Spice Used in Curry May Kill Head and Neck Cancer Cells
People in India have been using turmeric for various folk remedies for years. Now a study conducted at UCLA's Jonsson Comprehensive Center suggests that curcumin—a main component of turmeric—can battle neck and throat cancers.
The findings were published on September 15, 2011 in Clinical Cancer Research.
Following up on promising animal studies that demonstrated the cancer inhibiting properties of curcumin, the researchers conducted a human study. They recruited 21 adults suffering from head and neck cancers for the study. They also included a control group of 13 participants with tooth decay and 5 healthy participants.
The scientists tested the saliva of the test group and then gave them two 1,000 mg supplements of curcumin. An hour after consumption, the scientists again tested the saliva for protein levels and IKK-B kinase activity. IKK-B kinase is an enzyme that inhibits kappa kinase and promotes cancer growth.
The test group showed a significant reduction in IKK-B kinase activity as well as a reduction in the number of pro-inflammatory, cancer-causing cytokines in the saliva. When tested again at an independent Maryland lab, the same results were seen.
The researchers believe that the curcumin helped block the pathways between cancer-causing cells and tumors, inhibiting the growth and spread of the cancer.

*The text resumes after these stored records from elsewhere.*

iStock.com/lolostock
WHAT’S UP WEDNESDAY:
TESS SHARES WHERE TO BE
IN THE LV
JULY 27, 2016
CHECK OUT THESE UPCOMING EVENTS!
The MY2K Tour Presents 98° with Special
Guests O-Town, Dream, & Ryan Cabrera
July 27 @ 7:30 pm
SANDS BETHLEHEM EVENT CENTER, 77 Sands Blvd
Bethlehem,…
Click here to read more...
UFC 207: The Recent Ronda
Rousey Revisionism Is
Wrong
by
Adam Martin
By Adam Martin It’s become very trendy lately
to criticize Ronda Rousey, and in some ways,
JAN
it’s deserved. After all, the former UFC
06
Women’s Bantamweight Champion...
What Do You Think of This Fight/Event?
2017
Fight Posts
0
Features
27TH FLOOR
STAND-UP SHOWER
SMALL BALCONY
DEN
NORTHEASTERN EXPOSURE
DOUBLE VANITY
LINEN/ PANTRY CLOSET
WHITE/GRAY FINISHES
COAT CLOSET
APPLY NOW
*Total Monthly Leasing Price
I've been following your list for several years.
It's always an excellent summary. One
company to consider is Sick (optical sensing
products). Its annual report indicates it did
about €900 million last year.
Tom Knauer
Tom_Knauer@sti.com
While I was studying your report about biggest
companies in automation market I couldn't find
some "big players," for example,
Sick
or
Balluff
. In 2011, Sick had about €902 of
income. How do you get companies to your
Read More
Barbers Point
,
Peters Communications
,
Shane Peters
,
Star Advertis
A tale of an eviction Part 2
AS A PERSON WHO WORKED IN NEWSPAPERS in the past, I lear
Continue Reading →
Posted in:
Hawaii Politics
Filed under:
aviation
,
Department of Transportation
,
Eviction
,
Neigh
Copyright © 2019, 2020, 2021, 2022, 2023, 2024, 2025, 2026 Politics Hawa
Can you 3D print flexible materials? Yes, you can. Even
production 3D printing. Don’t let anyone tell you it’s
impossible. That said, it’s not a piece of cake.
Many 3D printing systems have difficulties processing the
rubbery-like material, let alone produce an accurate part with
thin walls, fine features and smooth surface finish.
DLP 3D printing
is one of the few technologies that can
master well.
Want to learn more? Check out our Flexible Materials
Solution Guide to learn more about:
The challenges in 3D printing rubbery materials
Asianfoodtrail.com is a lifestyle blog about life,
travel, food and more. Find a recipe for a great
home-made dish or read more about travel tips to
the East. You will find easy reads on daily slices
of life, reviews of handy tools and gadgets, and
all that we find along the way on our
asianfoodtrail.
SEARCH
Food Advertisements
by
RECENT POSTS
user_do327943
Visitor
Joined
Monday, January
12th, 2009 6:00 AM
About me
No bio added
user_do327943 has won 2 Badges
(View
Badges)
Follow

The researchers pointed out that eating turmeric in your daily diet wouldn't provide enough to get these cancer-fighting benefits. Only a supplement could provide you with enough curcumin to be effective. They hope to combine turmeric consumption with other cancer treatments to improve the chance of recovery.
Turmeric has also been used in folk remedies to ease menstrual cramping, help heal wounds, and to improve the appearance of skin. All of these benefits are a result of the anti-inflammatory properties of turmeric.